#  >  > Living And Legal Affairs In Thailand >  >  > Farming & Gardening In Thailand >  >  > Thailands National Parks >  >  Mu Ko Similan National Park

## dirtydog

*Mu Ko Similan National Park*

Phang Nga

*Geography*

Consists of numerous islands with high and steep granite mountain, beaches and rocks formation of many shapes. The shoreline of each islands are of inconsistent curves since they are situated in the outer part of the sea and are worn away directly by waves. Part of the water lies in the Andaman Sea and eastern side of the Indian Ocean while the shoulder of the continent borders the western shoreline of Phang Nga province and Union of Myanmar, paralleling the Nikobar Islands of India. There is no mud at all along the beaches, so the sands are very clean, white and very fine. Some islands do have hills in the area, which are usually quite tall with the highest top of 244 meters above mean sea level, while some islands are of flat area surrounded by sand dunes and coral reefs.




*Climate*

Summer begins in mid February and ends in May. Rainy season starts from mid May till October with North - Western wind. Average annual temperature is 27๐c with average of approximately 83% humidity all year round. Average annual rainfall is measured at 3,560 millimeters with evaporation rate of 1,708 millimeters per year. In rainy season, the national park will be closed during 1 May - 31 October every year for visitors safety. 




*Flora and Fauna*

Types of forests can be divided into 3 main characteristics 

Beach Forest –open forest with scattered plants at approximate height of not over 15 meters such as Terminalia catappa, Barringtonia asiatica, Callophyllum inophyllum. Small perennials and large shrub not exceeding 10 meters in height found are Xylocarpus gaugeticus, Herltiera littoralis, Hibiscus tiliaceus which is a smaller shrub found are Capparis micracautha, Breynia vitris-idaea Fischer, Pandanus odoratissimus. Grounds covering plants common in the area are beans, Vigna sp., Spilanthes sp., Ischaemum barbatum, Lophatherum gracile, Hoya parasittrica, Asplenium nidus. 

Scrub Forest – habitat for shrubs which can develop on grounds with soil depth of not exceeding 30 centimeters. A few cacti can be found while more common shrubs found are Cercus spp., Dracaena spp., Memecylon caeruleum, Cleistanhus polyphyllus.

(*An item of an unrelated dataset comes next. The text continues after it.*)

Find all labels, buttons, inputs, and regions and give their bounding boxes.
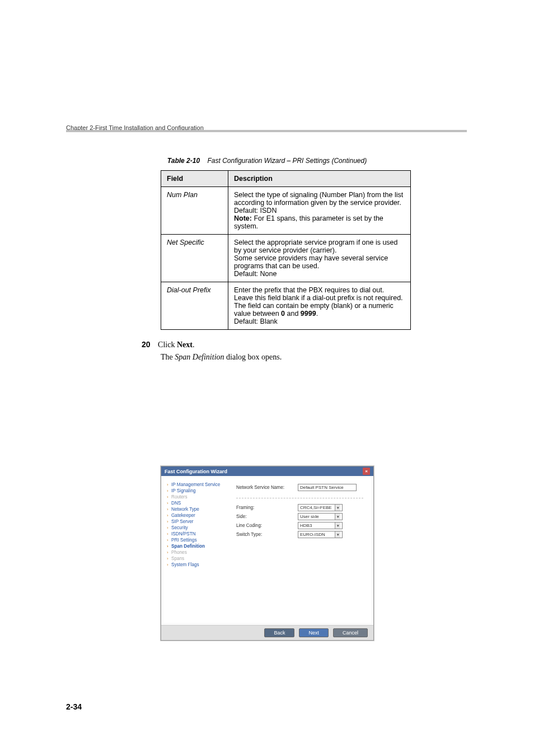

Primary Forest – habitation for perennials at a height of 20 meters or above such as Dipterocarpus costatus, Dipterocarpus boudii, Shores spp.,. Lower perennials at 15-20 meters in height are palaquium obovatum, Eugenia denaiflora, Wrightia sp., 10-15 meters in height are Hydnocarpus ilicifolius, Semecarpus curtisii, Diospyros wallichii. Bambusa sp., Calamus longisetus, Plam, Amydrium medium and Bauhinia glauca are also found with other creepers and parasites such as betel pepper, bauhinia and orchid. 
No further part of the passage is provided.